I've just had to comment on this!!
I'm the one who posted about the Baileys Lo-Cal balancer!
Before I found the UKNHCP forum, I was feeding my horse that feed as I thought that it would be a good idea as a combination with Alfa-A "Lite" that I was feeding him.
My horse wasn't too footy at this point. However, I went on holiday for 2 weeks and my horse had to be out 24/7 whilst I was away. I came back to a very overweight horse with what looked like LGL.
I panicked and did a bit of research into it and I found Bruce Armstrong. I emailed him and he helped me a lot. He directed me to the UKNHCP forums (which have been a complete lifeline to me) and he really opened my eyes to all the baddies in the feeds of the feed companies!
Now, he told me that Baileys Lo-Cal balancer was a cereal based product so I took my horse off this straight away. I also removed the Alfa-A "Lite" which isn't so "Lite" at 8% sugar & starch!!!! So much for being approved by the laminitis trust...!
Then, yesterday, I found out just what the Baileys Lo-Cal contains and I was shocked. I was amazed that it can be advertised in such a way when it contains all those 'baddies' which are a nightmare for any lami-prone or metabolically sensitive horses. And to contain 12% sugar & starch combined just left me completely stunned! (and slightly guilty for ever feeding it...)
Nowadays, I don't trust feed companies at all and will not feed any mixes or feeds that come in some fancy flashy bag full of empty promises.
The problem is Nic, that pretty much every feed doesn't even tell you how much sugar and starch is actually in it.
The Baileys Lo-Cal didn't and neither does the Alfa-A Lite. In fact, I haven't seen a feed that actually states the sugar and starch ... they've obviously got something to hide. I've had to do 'extra research' (I've found a really good table of all the sugar/starch contents of all the common feed company feed stuffs - it's really interesting/shocking!) to get the figures and I also found out that even Hi-Fi Lite is 7%. I cannot believe that they 'hide' this information from us.
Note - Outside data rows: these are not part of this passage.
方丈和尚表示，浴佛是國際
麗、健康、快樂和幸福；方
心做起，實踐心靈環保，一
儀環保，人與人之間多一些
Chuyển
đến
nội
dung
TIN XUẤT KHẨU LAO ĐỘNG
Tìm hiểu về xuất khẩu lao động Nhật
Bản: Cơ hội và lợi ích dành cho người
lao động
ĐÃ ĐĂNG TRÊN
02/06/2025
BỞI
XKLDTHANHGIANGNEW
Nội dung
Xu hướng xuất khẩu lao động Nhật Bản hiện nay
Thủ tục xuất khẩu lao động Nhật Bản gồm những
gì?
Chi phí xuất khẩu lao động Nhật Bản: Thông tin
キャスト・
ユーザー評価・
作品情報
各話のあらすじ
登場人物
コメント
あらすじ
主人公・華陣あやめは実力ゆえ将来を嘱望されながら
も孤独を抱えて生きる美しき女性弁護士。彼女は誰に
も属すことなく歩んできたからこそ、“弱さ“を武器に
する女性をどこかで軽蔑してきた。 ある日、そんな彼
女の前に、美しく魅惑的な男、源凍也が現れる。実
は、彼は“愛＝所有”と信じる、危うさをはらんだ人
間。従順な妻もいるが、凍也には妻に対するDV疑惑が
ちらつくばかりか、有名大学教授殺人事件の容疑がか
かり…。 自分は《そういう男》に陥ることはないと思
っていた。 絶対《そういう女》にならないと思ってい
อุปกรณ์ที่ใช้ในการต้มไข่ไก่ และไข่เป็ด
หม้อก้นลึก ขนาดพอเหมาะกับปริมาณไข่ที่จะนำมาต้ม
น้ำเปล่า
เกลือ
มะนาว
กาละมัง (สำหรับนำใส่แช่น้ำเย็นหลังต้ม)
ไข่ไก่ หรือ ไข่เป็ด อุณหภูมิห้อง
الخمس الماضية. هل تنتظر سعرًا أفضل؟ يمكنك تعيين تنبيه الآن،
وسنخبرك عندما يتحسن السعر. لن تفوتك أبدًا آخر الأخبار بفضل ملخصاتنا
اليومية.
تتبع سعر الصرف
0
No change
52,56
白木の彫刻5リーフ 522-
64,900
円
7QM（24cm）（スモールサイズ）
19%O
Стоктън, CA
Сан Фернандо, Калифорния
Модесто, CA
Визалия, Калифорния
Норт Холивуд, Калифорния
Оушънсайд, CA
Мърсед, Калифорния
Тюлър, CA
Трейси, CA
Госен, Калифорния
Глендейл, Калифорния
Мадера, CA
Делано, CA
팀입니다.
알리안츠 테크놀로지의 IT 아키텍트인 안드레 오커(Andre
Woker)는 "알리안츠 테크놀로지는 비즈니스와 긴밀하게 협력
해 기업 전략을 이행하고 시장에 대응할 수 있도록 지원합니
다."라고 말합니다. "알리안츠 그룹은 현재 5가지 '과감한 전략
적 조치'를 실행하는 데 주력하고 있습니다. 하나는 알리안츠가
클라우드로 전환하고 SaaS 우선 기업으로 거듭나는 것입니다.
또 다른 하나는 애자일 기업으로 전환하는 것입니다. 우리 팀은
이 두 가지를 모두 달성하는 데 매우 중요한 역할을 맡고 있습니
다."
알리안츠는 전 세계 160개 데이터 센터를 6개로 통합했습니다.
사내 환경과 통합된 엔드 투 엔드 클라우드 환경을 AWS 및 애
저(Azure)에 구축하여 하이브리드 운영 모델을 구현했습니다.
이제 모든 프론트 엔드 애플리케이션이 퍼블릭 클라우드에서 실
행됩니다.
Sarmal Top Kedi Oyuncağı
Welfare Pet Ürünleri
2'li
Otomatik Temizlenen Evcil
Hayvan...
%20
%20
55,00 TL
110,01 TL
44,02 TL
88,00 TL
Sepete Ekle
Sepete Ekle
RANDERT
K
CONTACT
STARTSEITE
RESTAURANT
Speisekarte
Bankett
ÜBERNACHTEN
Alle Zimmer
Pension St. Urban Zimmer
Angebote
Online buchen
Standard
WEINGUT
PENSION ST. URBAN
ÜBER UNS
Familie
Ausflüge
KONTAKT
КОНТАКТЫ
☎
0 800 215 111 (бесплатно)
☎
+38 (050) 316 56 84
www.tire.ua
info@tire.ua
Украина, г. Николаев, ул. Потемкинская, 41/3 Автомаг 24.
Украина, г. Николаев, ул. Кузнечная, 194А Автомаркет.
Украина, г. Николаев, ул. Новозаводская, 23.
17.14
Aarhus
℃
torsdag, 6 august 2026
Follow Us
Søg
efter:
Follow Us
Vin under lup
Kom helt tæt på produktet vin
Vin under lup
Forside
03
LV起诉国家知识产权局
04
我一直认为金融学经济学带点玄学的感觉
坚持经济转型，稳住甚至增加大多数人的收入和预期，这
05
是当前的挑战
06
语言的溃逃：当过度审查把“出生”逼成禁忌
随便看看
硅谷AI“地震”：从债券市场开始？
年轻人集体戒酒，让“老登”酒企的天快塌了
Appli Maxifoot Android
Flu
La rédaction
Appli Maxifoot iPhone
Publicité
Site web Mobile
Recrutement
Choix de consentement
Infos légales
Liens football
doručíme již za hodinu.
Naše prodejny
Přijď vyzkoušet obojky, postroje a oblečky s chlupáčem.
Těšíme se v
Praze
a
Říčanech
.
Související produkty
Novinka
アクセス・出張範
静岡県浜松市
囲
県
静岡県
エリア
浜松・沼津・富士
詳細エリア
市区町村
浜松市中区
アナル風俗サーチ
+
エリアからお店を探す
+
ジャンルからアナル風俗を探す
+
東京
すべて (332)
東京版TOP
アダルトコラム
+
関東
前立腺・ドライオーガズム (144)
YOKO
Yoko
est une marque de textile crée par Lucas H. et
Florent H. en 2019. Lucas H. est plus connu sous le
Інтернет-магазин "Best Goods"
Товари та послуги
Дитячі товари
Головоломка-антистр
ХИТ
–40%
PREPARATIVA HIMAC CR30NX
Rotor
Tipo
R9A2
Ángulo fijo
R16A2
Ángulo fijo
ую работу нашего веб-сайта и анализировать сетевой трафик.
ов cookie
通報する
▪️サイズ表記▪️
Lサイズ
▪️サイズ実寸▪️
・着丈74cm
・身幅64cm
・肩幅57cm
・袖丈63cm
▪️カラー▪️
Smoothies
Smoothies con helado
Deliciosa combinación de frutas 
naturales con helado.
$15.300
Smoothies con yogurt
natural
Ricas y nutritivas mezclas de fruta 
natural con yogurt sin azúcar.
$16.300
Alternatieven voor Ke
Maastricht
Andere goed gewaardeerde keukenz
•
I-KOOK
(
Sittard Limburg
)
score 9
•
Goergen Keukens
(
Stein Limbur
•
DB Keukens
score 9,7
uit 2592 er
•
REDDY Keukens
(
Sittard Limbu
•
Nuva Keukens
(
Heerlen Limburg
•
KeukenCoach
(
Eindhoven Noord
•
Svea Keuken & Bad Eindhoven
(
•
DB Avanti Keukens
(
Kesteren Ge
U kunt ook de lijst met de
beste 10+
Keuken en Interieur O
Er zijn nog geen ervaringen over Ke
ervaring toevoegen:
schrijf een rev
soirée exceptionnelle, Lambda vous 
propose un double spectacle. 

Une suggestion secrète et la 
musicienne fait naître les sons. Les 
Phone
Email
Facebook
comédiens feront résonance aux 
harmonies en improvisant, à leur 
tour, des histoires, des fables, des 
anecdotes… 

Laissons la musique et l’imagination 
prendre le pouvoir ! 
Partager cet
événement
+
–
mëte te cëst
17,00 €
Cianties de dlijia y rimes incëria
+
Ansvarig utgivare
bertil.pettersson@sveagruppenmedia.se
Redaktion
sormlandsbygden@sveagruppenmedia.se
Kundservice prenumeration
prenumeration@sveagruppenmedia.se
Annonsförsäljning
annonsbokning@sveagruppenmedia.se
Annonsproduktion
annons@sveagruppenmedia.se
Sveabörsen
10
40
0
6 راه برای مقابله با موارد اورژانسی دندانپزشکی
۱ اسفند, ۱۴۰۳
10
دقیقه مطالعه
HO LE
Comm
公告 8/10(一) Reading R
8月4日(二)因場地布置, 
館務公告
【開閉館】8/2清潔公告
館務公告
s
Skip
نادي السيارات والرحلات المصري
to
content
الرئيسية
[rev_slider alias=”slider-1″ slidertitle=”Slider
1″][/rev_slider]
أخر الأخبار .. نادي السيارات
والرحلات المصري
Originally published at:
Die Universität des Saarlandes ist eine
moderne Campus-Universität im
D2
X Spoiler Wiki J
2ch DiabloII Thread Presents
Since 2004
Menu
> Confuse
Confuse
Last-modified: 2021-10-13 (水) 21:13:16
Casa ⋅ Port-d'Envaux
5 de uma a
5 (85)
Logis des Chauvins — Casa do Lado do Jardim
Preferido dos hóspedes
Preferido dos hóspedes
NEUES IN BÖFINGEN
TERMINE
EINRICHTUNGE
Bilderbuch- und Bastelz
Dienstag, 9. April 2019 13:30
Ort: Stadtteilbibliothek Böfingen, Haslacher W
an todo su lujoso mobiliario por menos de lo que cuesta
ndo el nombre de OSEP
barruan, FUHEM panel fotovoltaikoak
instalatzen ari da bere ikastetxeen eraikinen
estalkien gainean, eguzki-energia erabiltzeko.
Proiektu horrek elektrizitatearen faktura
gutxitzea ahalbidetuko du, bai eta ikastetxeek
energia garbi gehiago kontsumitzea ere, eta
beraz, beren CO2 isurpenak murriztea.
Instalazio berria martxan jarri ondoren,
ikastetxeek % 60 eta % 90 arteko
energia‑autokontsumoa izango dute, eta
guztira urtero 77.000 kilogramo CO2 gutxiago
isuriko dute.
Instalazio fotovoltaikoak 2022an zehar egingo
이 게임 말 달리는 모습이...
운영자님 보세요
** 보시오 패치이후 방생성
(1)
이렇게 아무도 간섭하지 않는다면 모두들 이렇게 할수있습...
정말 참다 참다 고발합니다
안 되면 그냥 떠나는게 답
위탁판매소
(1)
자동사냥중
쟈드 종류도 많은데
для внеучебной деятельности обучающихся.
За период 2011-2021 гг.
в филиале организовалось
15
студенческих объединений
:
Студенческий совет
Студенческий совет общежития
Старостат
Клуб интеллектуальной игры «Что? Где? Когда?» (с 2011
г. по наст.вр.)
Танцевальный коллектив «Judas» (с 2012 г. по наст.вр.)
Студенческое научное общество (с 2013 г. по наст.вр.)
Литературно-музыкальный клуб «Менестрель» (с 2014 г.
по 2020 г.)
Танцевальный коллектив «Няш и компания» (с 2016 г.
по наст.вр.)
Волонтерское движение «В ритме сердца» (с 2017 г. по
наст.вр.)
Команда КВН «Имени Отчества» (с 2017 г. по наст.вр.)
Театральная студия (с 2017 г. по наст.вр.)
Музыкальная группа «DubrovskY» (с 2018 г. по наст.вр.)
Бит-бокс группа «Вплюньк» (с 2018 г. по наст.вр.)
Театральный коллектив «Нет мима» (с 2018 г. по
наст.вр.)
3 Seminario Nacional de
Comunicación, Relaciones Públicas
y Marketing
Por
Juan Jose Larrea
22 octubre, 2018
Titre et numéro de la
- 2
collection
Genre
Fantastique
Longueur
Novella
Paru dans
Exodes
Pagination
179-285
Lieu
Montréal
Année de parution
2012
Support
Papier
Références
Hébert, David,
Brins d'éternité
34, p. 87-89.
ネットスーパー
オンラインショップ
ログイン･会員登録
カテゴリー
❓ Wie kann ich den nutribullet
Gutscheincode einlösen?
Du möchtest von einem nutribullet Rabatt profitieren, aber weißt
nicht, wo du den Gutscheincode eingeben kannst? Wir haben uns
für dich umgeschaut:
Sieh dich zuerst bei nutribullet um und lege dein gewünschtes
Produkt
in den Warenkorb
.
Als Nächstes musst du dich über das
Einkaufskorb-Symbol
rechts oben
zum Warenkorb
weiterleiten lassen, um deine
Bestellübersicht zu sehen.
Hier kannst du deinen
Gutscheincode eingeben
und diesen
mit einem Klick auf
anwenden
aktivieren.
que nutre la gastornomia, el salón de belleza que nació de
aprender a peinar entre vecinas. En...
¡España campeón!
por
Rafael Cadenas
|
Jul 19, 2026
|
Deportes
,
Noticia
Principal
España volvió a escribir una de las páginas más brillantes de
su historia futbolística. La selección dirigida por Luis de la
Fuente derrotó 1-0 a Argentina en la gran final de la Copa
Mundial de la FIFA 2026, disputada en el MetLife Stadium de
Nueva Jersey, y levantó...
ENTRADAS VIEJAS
Therefore sometimes just looking on the back of the bag is not enough!
My horse is slimmer, happier and looks so much better on the new diet and the one that you recommend in the Feet First book. At least I know where I stand with that!!

Nic Barker said...

Its something we have all learnt the hard way, Becki, but once you've got your head round the basics, it all falls into place!